Emmanuel Macron’s victory in the second round of the French elections on Sunday was largely expected as preliminary polls suggested a 90% chance of a win.
This meant that the euro failed to hold onto its already mild gains overnight and instead fell to fresh lows last seen in March 2020, as broader USD strength dominated market price action in Monday’s open. The result of the election still removes a tail risk for financial markets, which is shown by French spreads having narrowed further, but this wasn’t echoed by FX markets as other market dynamics weighed stronger for currency markets on Monday.
Macron’s victory removes a tail risk for financial markets, as evidenced by narrowing Oats spreads, but the euro doesn’t benefit from this as other market dynamics remain more prominent and political risks remain elevated
The lack of reaction in currency markets is in line with our expectations.
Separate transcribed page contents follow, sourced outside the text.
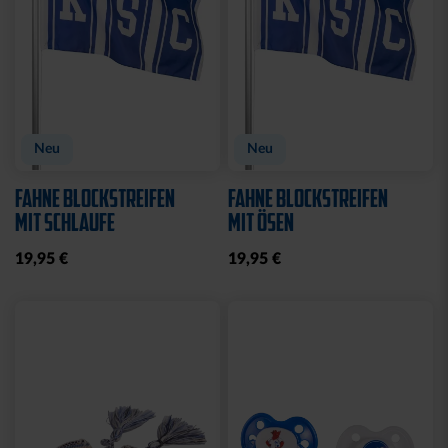
Neu
STADIONDECKE STADION
MÜTZE LOGO NAVY
BLAU 2025
19,95 €
39,95 €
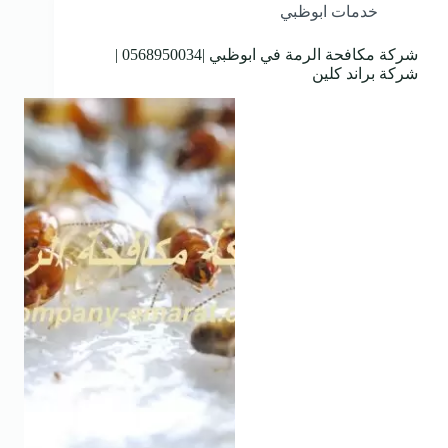
خدمات ابوظبي
شركة مكافحة الرمة في ابوظبي |0568950034 |
شركة براند كلين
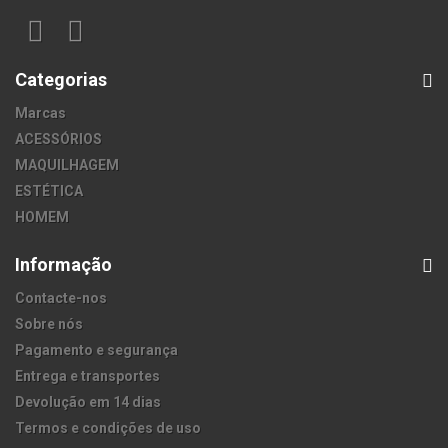
Categorias
Marcas
ACESSÓRIOS
MAQUILHAGEM
ESTÉTICA
HOMEM
Informação
Contacte-nos
Sobre nós
Pagamento e segurança
Entrega e transportes
Devolução em 14 dias
Termos e condições de uso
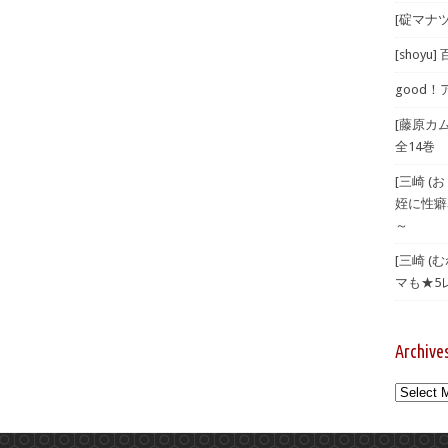
[碇マナツ
[shoyu
good！
[藤原カ
全14巻
[三崎 
姪に性癖
～
[三崎 
マも★5
Archive
Archives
Not only were markets ignorant of a potential win by Le Pen (EURUSD risk reversals showed no increased hedging against EUR weakness), but a win by Macron also isn’t viewed as bullish for the euro per se as political risks remain elevated.
The legislative elections are held in June, which leaves an abnormal delay between the second round and legislative elections and increases the probability of the latter being used as a protest vote against President Macron. This is especially the case as many of the left-wing voters who voted for Jean-Luc Mélenchon in the first round were said to abstain or cast a blank ballot in the second round to protest against the current right-wing dominant nature of France’s political structure.The near two-month gap between the second round and legislative elections now leave Macron open to criticism of illegitimacy by opposing parties ahead of the regional elections, which increases the probability of a cohabitation scenario arising.
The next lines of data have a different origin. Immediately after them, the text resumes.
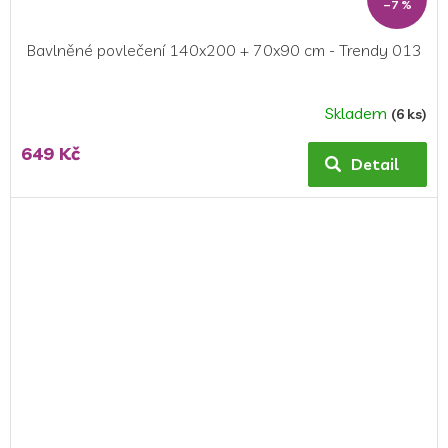
–7 %
Bavlněné povlečení 140x200 + 70x90 cm - Trendy 013
Skladem
(6 ks)
Průměrné
hodnocení
649 Kč
produktu
Detail
je
5,0
z
5
hvězdiček.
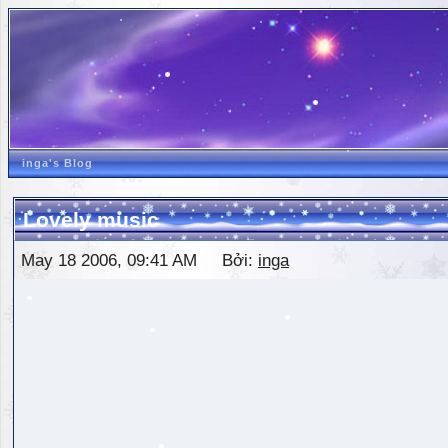
inga's Blog
Lovely music
May 18 2006, 09:41 AM Bởi:
inga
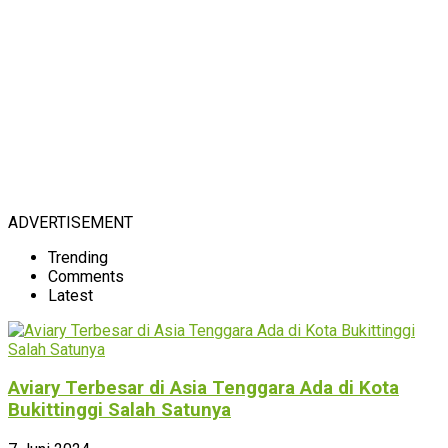
ADVERTISEMENT
Trending
Comments
Latest
Aviary Terbesar di Asia Tenggara Ada di Kota
Bukittinggi Salah Satunya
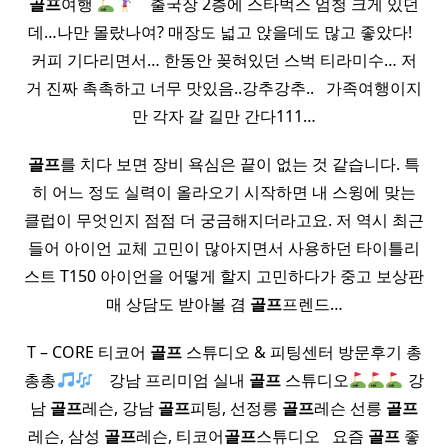
골프
여행
​ ​ ​ 출국장 2층에 스타벅스 엄청 크게 있던
데…나만 몰랐나여? 매장도 넓고 앉을데도 많고 좋았다! ​ ​
커피 기다리면서… 한동안 꽂혀있던 스벅 티라미수… 저
거 진짜 촉촉하고 너무 맛있음..강추강추.. ​ ​ 가족여행이지
만 각자 갈 길만 간다111…
골프
를 치다 보면 장비 욕심은 끝이 없는 것 같습니다. 특
히 어느 정도 실력이 올라오기 시작하면 내 스윙에 맞는
클럽이 무엇인지 점점 더 궁금해지더라고요. 저 역시 최근
들어 아이언 교체 고민이 많아지면서 사용하던 타이틀리
스트 T150 아이언을 어떻게 할지 고민하다가 중고 보상판
매 상담도 받아볼 겸
골프
프렌드…
T – CORE 티코어
골프
스튜디오 & 피팅센터 방문후기 총
총총
​ ​ ​ 강남 프리미엄 실내
골프
스튜디오
강
남
골프
레슨, 강남
골프
피팅, 선정릉
골프
레슨 선릉
골프
레슨, 삼성
골프
레슨, 티코어
골프
스튜디오 ​ ​ 요즘
골프
좋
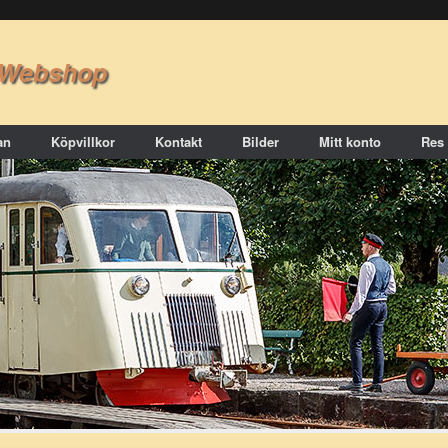
 Webshop
an
Köpvillkor
Kontakt
Bilder
Mitt konto
Res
This could see a new government emerging of opposing party members, forcing Macron to compromise on his domestic agenda. Macron’s large lead in the presidential elections suggest he still has a good chance of winning the majority in the legislative elections, but both a left- and right-wing majority remain a possible option and a surprise cannot be ruled out. If this is the case, a left-wing majority is possible, but not the most likely outcome. On the right too, there are attempts to bring together the right-wing and far-right elected representatives opposed to Macron to form a group in the national assembly. A majority for this group seems unlikely at the moment.
Macron’s large lead in the presidential election suggests that he still has a good chance of winning a majority. Nevertheless, depending on the upcoming inter-party negotiations, a surprise cannot be ruled out.
In the near-term, the euro will likely continue to be under pressure from a strengthening US dollar, especially ahead of next week’s FOMC meeting where a 50bp hike is fully priced in. However, over the more medium-term, there is more room for the euro to strengthen if overall communications from the European Central Bank shift and take on a more hawkish stance. The main hawks at the ECB have already spoken up to the media in recent days to discuss the possibility of rate lift-off in July, but only an echoed signal from more dovish members would signal an overall shift in tone and would be more sustainably supportive for the euro.